Intel’s IPP is a free to use fast vector and matrix libraries available across platforms. It’s a great match for working with dsp and images in the JUCE framework, in particular on Windows.
Although IPP works on Intel Apple hardware, Apple has its own cross-architecture high performance library called Accelerate, which includes vDSP and vImage functions.
Lets navigate the complexity and figure out how to reliably get fast vector and matrix math in our JUCE projects on Windows, including in CI.
Intel has something called “One API” — an ambiguous umbrella term for an insane amount of tooling, frameworks and APIs for data science, performance and machine learning.
Installing IPP (Intel Performance Primitives) and MKL (Math Kernel Library) are both possible through One API.
JUCE has some loose support in the Projucer for including both IPP and MKL, and there’s been some confusion, as there’s overlap between the two.
Your choice on what to install and use depends completely on what functions you need access to.
In most cases, IPP is enough. It lets you do a lot with vectors, the same sorts of things that are in JUCE’s own
MKL is…. more flexible and broader, however it does have some useful vector operations as well. Here’s a listing of what’s available in MKL’s vector math.
We’ll install both in this blog post, to make life flexible. Flexible is good.
JUCE has some feature detection around parallel/sequential versions of IPP, but parallel is deprecated.
CMake support doesn’t really exist in JUCE, as of this post.
JUCE does provide
FloatVectorOperations as a wrapper around a subset of Apple’s Accelerate, however JUCE sidesteps IPP in favor of working directly with some custom SSE vectorization.

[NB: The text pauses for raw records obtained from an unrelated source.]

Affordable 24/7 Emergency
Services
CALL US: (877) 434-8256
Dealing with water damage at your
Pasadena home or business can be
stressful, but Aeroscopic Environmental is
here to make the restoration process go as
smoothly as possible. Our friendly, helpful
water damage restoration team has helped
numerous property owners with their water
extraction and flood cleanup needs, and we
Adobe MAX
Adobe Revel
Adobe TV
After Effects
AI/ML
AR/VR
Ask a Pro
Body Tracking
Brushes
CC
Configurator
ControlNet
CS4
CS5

Vectorization would be perhaps be more efficiently and comprehensively handled by IPP. There’s currently an open Feature Request to ask JUCE to improve IPP support for this reason.

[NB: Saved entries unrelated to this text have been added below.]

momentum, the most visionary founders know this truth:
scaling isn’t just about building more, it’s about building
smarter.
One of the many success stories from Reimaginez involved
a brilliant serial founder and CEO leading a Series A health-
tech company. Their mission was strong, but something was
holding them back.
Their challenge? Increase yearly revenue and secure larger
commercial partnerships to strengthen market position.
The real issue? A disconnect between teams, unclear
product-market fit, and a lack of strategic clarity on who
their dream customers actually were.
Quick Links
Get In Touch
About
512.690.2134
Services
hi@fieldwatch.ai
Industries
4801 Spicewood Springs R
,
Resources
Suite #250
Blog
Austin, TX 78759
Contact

Although oneAPI is free to use, it’s not free to publicly distribute, which means the IPP package must be downloaded and installed on each CI run if you code is public.
Intel kindly provides some examples for installing and using IPP in CI — although they are quite overcomplicated for our needs.

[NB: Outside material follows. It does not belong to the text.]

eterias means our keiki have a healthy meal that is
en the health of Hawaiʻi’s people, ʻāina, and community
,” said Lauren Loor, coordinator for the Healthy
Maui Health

The examples contain the “offline installer” URLs we’ll need as well as the magic incantations to run the installer silently — quite useful! You can also find links to the “offline” downloads over on Intel’s website.
We’ll be using Intel’s
bootstrapper.exe on Windows to pick the components of OneAPI to install. You can see a list of the available components here.
We’ll stick to just installing IPP and MKL.
The latest version of IPP (as of February 2023) is from 2021, but MKL has a recent (2023) release.
Here’s an example of silently running the 2023 installer and selecting IPP and MKL. You can run this locally to get setup:
# Download 3.5 gigs of Intel madness curl --output oneapi.exe https://registrationcenter-download.intel.com/akdlm/irc_nas/19078/w_BaseKit_p_2023.0.0.25940_offline.exe # Extract the bootstrapper ./oneapi.exe -s -x -f oneapi # Silently install IPP and MKL, note the ":" separator ./oneapi/bootstrapper.exe -s -c --action install --components=intel.oneapi.win.ipp.devel:intel.oneapi.win.mkl.devel --eula=accept -p=NEED_VS2022_INTEGRATION=1 --log-dir=. # List installed components ./oneapi/bootstrapper.exe --list-components
You should see output that both IPP and MKL were installed and should be able to verify the intel libraries are now on disk:
If you’ve previously installed something from oneAPI, you might have to first run
I highly recommend caching this install in CI vs. trying to bundle with your product, as the download is huge (~3.5 gigs). On GitHub Actions, the download and install takes 25 minutes. Cached, it’s 180MB and takes 10 seconds to restore.
If working in GitHub actions, I recommend taking advantage of
actions/cache/save — the default
actions/cache will not save the cache if any step afterwards fails, which is pretty annoying for working on your CI pipeline.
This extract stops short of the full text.